Core Foundation: Crucial for spatial filtering, edge detection, and segmentation.

Pixel Neighborhoods & Coordinates

N₄(p) — 4-connected (Horiz & Vert)

↑

←

→

↓

{(x, y-1), (x, y+1), (x-1, y), (x+1, y)}

Nᴅ(p) — Diagonal-connected (Corners)

↖

↗

↙

↘

{(x-1, y-1), (x+1, y-1), (x-1, y+1), (x+1, y+1)}

N₈(p) — 8-connected (N₄ ∪ Nᴅ)

↖

↑

↗

←

→

↙

↓

↘

N₄(p) ∪ Nᴅ(p) (All 8 adjacent pixels)

All point operations — reference table

Operation	Formula	Effect	Histogram	Reversible?
Add (k>0)	I'=clamp(I+k)	Brightens image	Shifts right	Yes (if no clamp)
Subtract (k>0)	I'=clamp(I-k)	Darkens image	Shifts left	Yes (if no clamp)
Multiply α>1	I'=clamp(α·I)	Expands contrast	Stretch + right clip	No (clamping)
Multiply 0<α<1	I'=clamp(α·I)	Compresses, darkens	Compress leftward	Yes (if no clamp)
Invert	I'=255-I	Negative effect	Mirrors about 127	Yes
Threshold	I'=a₀ if I<a_th else a₁	Binary representation	Two spikes only	No
Quantize	I'=⌊I/Δ⌋·Δ	Reduces levels → banding	Merges bins into spikes	No

Arithmetic Range Clamping

General Clamping (Target Interval [a, b]): clamp(v, a, b) = max(a, min(b, v)) Standard 8-bit Grayscale Clamping: clamp(v) = max(0, min(255, v))

Worked Example: Pixel Addition (k = 40)

Mid-gray: I=120 → I' = 120 + 40 = 160 (brighter, details clear)

Dark: I=30 → I' = 30 + 40 = 70 (shadow details revealed)

Bright (Clamped): I=240 → 240+40=280 → clamp(280) = 255 (causes white saturation / clipping loss)

Worked Example: Pixel Subtraction (k = -70)

Mid-gray: I=120 → I' = 120 - 70 = 50 (darker, details clear)

Bright: I=200 → I' = 200 - 70 = 130 (highlights dimmed)

Dark (Clamped): I=50 → 50-70=-20 → clamp(-20) = 0 (causes black underflow / loss of shadow detail)

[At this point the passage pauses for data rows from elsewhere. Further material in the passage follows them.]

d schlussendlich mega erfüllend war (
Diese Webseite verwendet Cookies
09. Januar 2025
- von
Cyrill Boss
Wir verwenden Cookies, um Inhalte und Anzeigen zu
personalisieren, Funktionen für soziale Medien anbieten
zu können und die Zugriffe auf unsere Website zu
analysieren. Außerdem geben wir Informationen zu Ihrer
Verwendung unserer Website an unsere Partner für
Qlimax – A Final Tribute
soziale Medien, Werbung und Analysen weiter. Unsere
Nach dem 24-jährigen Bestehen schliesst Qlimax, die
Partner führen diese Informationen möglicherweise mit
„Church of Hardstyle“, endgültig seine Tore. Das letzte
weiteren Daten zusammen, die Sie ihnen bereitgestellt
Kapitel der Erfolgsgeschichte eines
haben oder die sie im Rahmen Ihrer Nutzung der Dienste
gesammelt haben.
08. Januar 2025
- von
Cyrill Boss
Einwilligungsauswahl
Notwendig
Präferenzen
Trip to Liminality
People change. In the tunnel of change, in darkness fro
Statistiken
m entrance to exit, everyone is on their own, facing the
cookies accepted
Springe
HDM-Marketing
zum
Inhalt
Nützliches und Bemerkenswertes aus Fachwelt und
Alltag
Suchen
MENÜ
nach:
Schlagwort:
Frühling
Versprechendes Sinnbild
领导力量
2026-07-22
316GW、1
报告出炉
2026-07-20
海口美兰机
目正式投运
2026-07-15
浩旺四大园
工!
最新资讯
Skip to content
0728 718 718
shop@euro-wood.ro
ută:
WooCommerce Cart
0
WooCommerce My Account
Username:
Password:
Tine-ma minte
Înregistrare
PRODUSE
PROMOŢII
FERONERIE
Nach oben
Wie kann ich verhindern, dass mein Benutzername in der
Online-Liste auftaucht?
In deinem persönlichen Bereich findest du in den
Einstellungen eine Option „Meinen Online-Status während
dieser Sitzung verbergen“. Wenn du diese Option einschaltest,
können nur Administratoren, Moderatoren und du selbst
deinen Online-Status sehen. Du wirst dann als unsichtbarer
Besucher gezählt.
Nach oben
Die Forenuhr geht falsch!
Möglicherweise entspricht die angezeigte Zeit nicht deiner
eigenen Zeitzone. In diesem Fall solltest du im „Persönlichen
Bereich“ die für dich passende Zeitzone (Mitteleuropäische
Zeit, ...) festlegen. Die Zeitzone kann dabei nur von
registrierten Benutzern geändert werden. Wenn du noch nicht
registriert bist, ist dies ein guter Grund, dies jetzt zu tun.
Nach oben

Clamping is not mathematically neutral: It destroys information by collapsing many different out-of-range inputs (e.g. values < 0 or > 255) into a single boundary value (0 or 255). This makes clamping operations strictly irreversible.

Image differencing — motion detection

Why |difference| is preferred

Treats both brightening and darkening equally as "change".

Clamped subtraction to 0 hides all negative differences (darkening changes are lost).

Absolute difference keeps changes in both directions fully visible.

Worked Example

No change: I₁=150, I₂=148 → |D|=2 (near zero, no motion)

Brightening change: I₁=200, I₂=120 → |D|=80 (motion detected)

Darkening change: I₁=60, I₂=140 → D=-80 → |D|=80 (motion detected; clamped subtraction would output 0)

Fragmentation Concept: Motion detections via simple frame differencing can appear fragmented. This is because differencing highlights areas of intensity change (typically boundaries/edges of objects) rather than producing a solid segmentation of the moving object itself.

Quantization formula

Δ = 256 / L (L = desired number of levels) I'(u,v) = ⌊ I(u,v) / Δ ⌋ × Δ Example: L=4, Δ=64 I=100 → ⌊100/64⌋×64 = 1×64 = 64 I=150 → ⌊150/64⌋×64 = 2×64 = 128

Irreversibility of Quantization: Since multiple distinct input levels are mapped into a single coarse output bin (bin merging), the original fine details are permanently lost, introducing visual banding (contouring) artifacts in smooth gradients.

Contrast stretching

Simple Contrast Stretching (Image Normalization)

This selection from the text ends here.